Wednesday, June 27, 2007

Oh...they're not mine.

My kids are at that age now that they truly say whatever is on their mind. We definitely have some years before their censors have formed.

One of my favorite things to read in Parents magazine, and others like it, are the embarassing things kids say. Not so funny when it comes out of your kid's mouth.

We live in what I would consider a diverse neighborhood. You always hear stories of kids seeing someone who looks different from them and making awkward comments in public. I thought, "How great! I don't have to worry about that. My kids will grow up seeing all these different races and nationalities, and they won't even see them as being different because they will be accustomed to seeing them all the time." Wrong. It just means they say these embarassing things sooner instead of later. Like SA, who likes to point and shout out, "Look Mom! A brown man!" Or ask loudly, "Why is that boy brown, Mommy?"
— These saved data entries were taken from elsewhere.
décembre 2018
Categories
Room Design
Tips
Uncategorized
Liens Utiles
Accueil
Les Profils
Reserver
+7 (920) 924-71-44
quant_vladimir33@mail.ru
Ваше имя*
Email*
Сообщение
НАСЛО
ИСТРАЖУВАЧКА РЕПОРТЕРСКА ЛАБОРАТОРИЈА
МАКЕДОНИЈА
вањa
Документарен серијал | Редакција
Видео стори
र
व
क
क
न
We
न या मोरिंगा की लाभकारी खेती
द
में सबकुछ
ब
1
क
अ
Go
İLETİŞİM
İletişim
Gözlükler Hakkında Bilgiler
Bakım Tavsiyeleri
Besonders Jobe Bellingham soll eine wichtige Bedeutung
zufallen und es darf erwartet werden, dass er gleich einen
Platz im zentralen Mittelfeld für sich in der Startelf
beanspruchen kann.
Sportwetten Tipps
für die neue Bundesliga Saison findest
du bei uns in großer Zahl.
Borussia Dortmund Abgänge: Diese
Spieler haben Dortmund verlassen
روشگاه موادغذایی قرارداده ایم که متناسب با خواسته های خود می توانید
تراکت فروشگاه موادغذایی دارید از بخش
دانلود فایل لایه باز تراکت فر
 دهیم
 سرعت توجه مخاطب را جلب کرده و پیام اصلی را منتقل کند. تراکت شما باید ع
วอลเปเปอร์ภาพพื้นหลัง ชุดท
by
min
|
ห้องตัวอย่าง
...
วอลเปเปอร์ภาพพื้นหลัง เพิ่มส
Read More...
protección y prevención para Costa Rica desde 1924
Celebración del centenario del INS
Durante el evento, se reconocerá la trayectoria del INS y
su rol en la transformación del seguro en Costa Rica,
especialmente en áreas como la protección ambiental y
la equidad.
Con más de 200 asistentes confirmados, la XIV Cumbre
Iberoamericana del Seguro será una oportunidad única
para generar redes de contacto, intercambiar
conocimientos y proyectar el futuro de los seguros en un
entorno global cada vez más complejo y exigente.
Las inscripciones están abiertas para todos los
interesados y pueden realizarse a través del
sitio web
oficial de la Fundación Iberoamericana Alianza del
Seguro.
Then there's their grandmother who loves to joke with them about her big belly, among other things. Now the kids love to point out big bellies and say things like, "Look Mom! That girl (woman) has two chins!" Yea, I had a talk with my mom about that one.

And of course I'm the target of most of their observations. SJ rarely goes more than two days without pointing out my big belly. Which BTW, I didn't think I had until he pointed it out. And AR said I have two necks, which I'm pretty sure was in reference to my chin...or chins rather. And don't think you can let a silent (but not so sweet) fart slip out in Target without one of the kids yelling, "MOMMY'S POOPY!!!" No siree, I can't get away with anything.

But neither can you, so suck it in because you never know what small child might be lurking around the corner!